Zeitungsbeilagen mit aktuellen Sonderangeboten werden von vielen eifriger studiert als die Pflichtlektüren laufender Seminare. Weil aber die Werbebotschafter ihre Mitteilungen ungleich auf diverse kostenlose Anzeiger verteilen, verwandelt sich die mittägliche Tafelrunde bisweilen in eine Tauschbörse für bunt bebilderte Blättchen.

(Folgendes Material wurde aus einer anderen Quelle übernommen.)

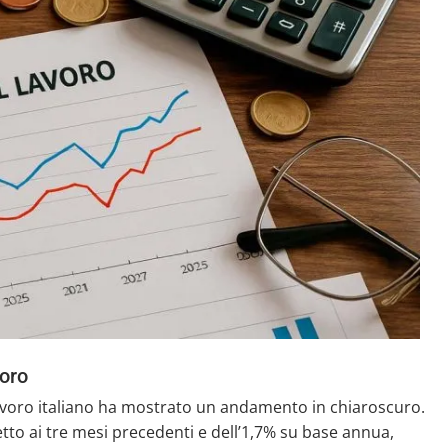
oro
lavoro italiano ha mostrato un andamento in chiaroscuro.
tto ai tre mesi precedenti e dell’1,7% su base annua,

Droll, immer mit einer Ledertasche bewaffnet, die unergründlicher ist als der Mantel von Harpo Marx, zieht einen Stapel farbenfroher Kaufempfehlungen hervor und reicht ihn zu Wabble hinüber. Während Droll vorrangig die Lebensmittelpreise auf Heller und Cent vergleicht, gilt Wabbles Interesse zusätzlich den hinteren Seiten, die oft Aktionsverkäufe technischer Waren mit gehobenem Spielzeugcharakter annoncieren.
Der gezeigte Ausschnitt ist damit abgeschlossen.